According to our latest estimates, 17 different nationalities were detained at Breendonk :
- Bulgaria: 1 prisoner
- Canada: 1 prisoner
- Germany: 83 prisoners
- Denmark: 2 prisoners
- Yugoslavia: 4 prisoners
- Finland: 1 prisoner
- France: 115 prisoners
- Great Britain: 9 prisoners
- Hungary: 8 prisoners
- Italy: 10 prisoners
- Luxembourg: 2 prisoners
- Netherlands: 63 prisoners
- Austria: 30 prisoners
- Poland: 264 prisoners
- Romania: 20 prisoners
- USSR: 94 prisoners
- Spain: 2 prisoners
Records on most of these people are kept in Belgium's General Archives (Rue de Ruysbroeck 2, 1000 Brussels; Tel.:02/513 76 80) in the Foreigners Section.

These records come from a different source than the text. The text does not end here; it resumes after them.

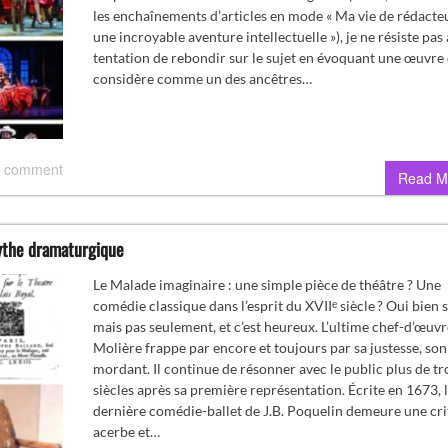
les enchaînements d’articles en mode « Ma vie de rédacteu
une incroyable aventure intellectuelle »), je ne résiste pas 
tentation de rebondir sur le sujet en évoquant une œuvre 
considère comme un des ancêtres…
 comment
Read M
mythe dramaturgique
Le Malade imaginaire : une simple pièce de théâtre ? Une
comédie classique dans l’esprit du XVIIᵉ siècle ? Oui bien 
mais pas seulement, et c’est heureux. L’ultime chef-d’œuvr
Molière frappe par encore et toujours par sa justesse, son
mordant. Il continue de résonner avec le public plus de tr
siècles après sa première représentation. Écrite en 1673, 
dernière comédie-ballet de J.B. Poquelin demeure une cri
acerbe et…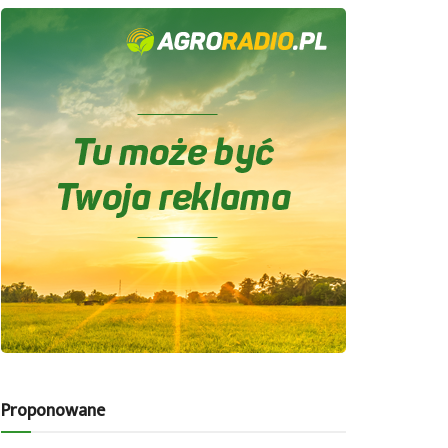
Proponowane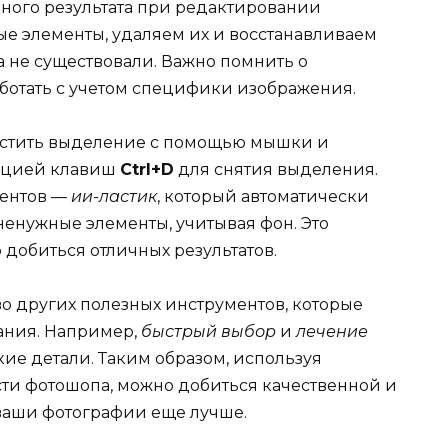
ного результата при редактировании
е элементы, удаляем их и восстанавливаем
а не существовали. Важно помнить о
аботать с учетом специфики изображения.
естить выделение с помощью мышки и
нацией клавиш
Ctrl+D
для снятия выделения.
ментов —
ии-ластик
, который автоматически
ненужные элементы, учитывая фон. Это
 добиться отличных результатов.
во других полезных инструментов, которые
ания. Например,
быстрый выбор
и
лечение
ие детали. Таким образом, используя
ти фотошопа, можно добиться качественной и
 ваши фотографии еще лучше.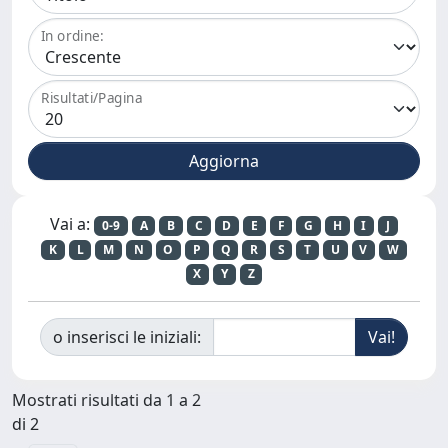
In ordine:
Risultati/Pagina
Vai a:
0-9
A
B
C
D
E
F
G
H
I
J
K
L
M
N
O
P
Q
R
S
T
U
V
W
X
Y
Z
o inserisci le iniziali:
Mostrati risultati da 1 a 2
di 2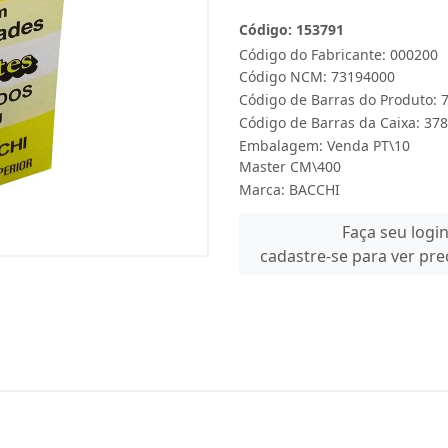
Código: 153791
Código do Fabricante: 000200
Código NCM: 73194000
Código de Barras do Produto:
Código de Barras da Caixa: 3
Embalagem: Venda PT\10
Master CM\400
Marca:
BACCHI
Faça seu logi
cadastre-se para ver pr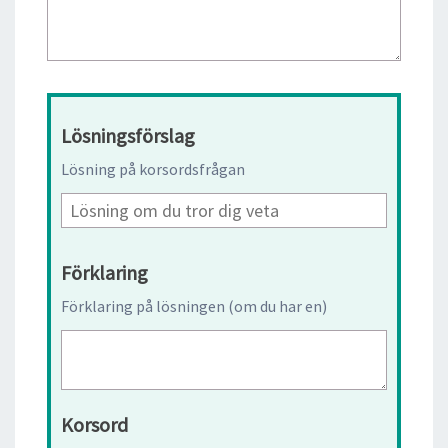
Lösningsförslag
Lösning på korsordsfrågan
Förklaring
Förklaring på lösningen (om du har en)
Korsord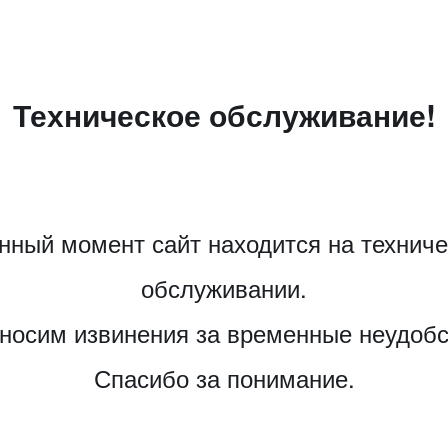
Техническое обслуживание!
нный момент сайт находится на технич
обслуживании.
носим извинения за временные неудобс
Спасибо за понимание.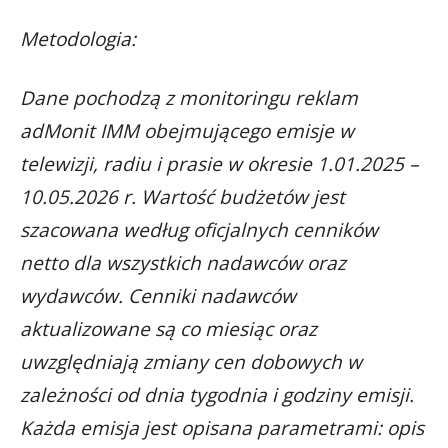
Metodologia:
Dane pochodzą z monitoringu reklam
adMonit IMM obejmującego emisje w
telewizji, radiu i prasie w okresie 1.01.2025 –
10.05.2026 r. Wartość budżetów jest
szacowana według oficjalnych cenników
netto dla wszystkich nadawców oraz
wydawców. Cenniki nadawców
aktualizowane są co miesiąc oraz
uwzględniają zmiany cen dobowych w
zależności od dnia tygodnia i godziny emisji.
Każda emisja jest opisana parametrami: opis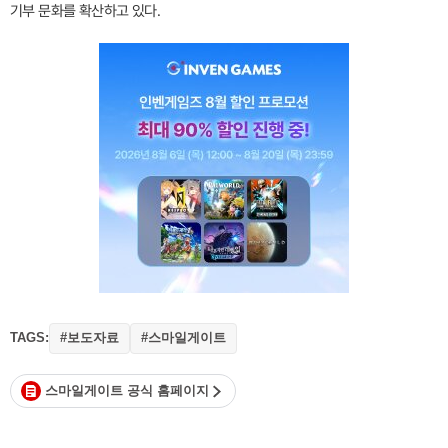
기부 문화를 확산하고 있다.
TAGS:
#보도자료
#스마일게이트
스마일게이트 공식 홈페이지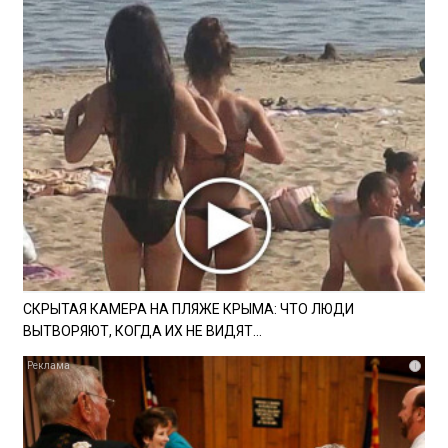
СКРЫТАЯ КАМЕРА НА ПЛЯЖЕ КРЫМА: ЧТО ЛЮДИ
ВЫТВОРЯЮТ, КОГДА ИХ НЕ ВИДЯТ...
i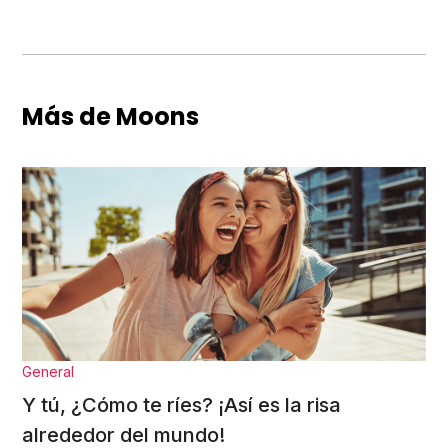
Más de Moons
General
Y tú, ¿Cómo te ríes? ¡Así es la risa
alrededor del mundo!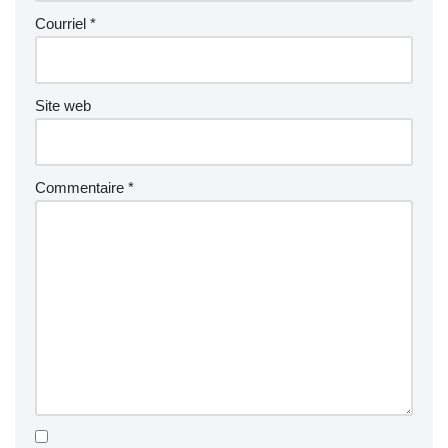
Courriel
*
Site web
Commentaire
*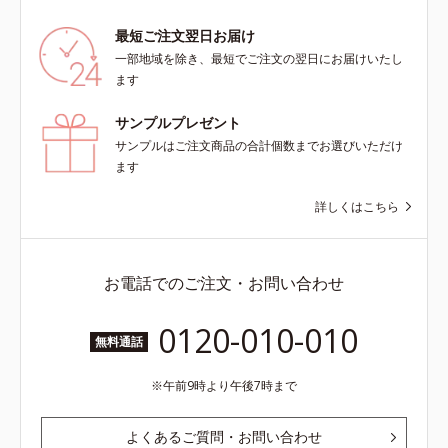
ーします。【ラスティング効果】皮
脂選択テカリ防止成分(*5)テカリの
最短ご注文翌日お届け
主成分を選択的に吸収し、うるおい
一部地域を除き、最短でご注文の翌日にお届けいたし
はしっかり残すことでカバー力を保
ます
ちます。*1 メイク効果による*2 角
層の範囲内*3 スキンプロテクト※
サンプルプレゼント
複合成分配合＝肌を保護し、乾燥を
サンプルはご注文商品の合計個数までお選びいただけ
防ぐ複合成分 ※ ビルベリー葉エ
ます
キス、タベブイアインペチギノサ樹
皮エキス*4 グリセリルグルコシド
詳しくはこちら
（保湿成分）、（ジメチコン／ビニ
ルジメチコン）クロスポリマー、ジ
メチコン（カバー成分）*5 アクリ
レーツコポリマー
お電話でのご注文・お問い合わせ
0120-010-010
無料通話
午前9時より午後7時まで
よくあるご質問・お問い合わせ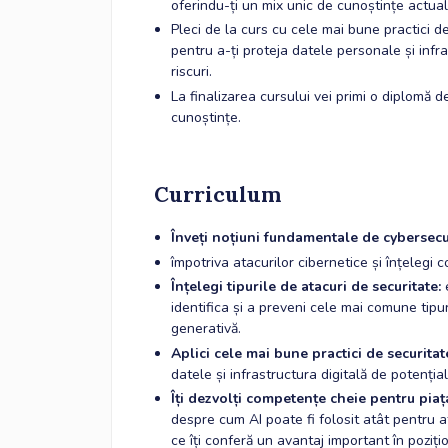
oferindu-ți un mix unic de cunoștințe actual
Pleci de la curs cu cele mai bune practici d
pentru a-ți proteja datele personale și infra
riscuri.
La finalizarea cursului vei primi o diplomă de
cunoștințe.
Curriculum
Înveți noțiuni fundamentale de cybersecu
împotriva atacurilor cibernetice și înțelegi c
Înțelegi tipurile de atacuri de securitate:
identifica și a preveni cele mai comune tipur
generativă.
Aplici cele mai bune practici de securitat
datele și infrastructura digitală de potenția
Îți dezvolți competențe cheie pentru piaț
despre cum AI poate fi folosit atât pentru a
ce îți conferă un avantaj important în poziți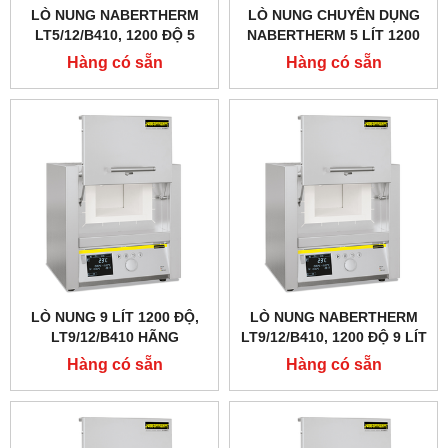
LÒ NUNG NABERTHERM
LÒ NUNG CHUYÊN DỤNG
LT5/12/B410, 1200 ĐỘ 5
NABERTHERM 5 LÍT 1200
LÍT, CỬA LẬT LÊN
ĐỘ, CỬA LẬT LÊN
Hàng có sẵn
Hàng có sẵn
LÒ NUNG 9 LÍT 1200 ĐỘ,
LÒ NUNG NABERTHERM
LT9/12/B410 HÃNG
LT9/12/B410, 1200 ĐỘ 9 LÍT
NABERTHERM - ĐỨC
Hàng có sẵn
Hàng có sẵn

Breendonk was principally a male internment camp. 3-4% of the prisoners were women, a total of around 130. A large majority of this number came from a group of around 100 women imprisoned during the summer of 1942. One of these was Mala Zimetbaum, a Jewish woman from Antwerp who, after her internment at Breendonk, was deported from Malines to Auschwitz. She escaped from Auschwitz with her companion but was caught and executed.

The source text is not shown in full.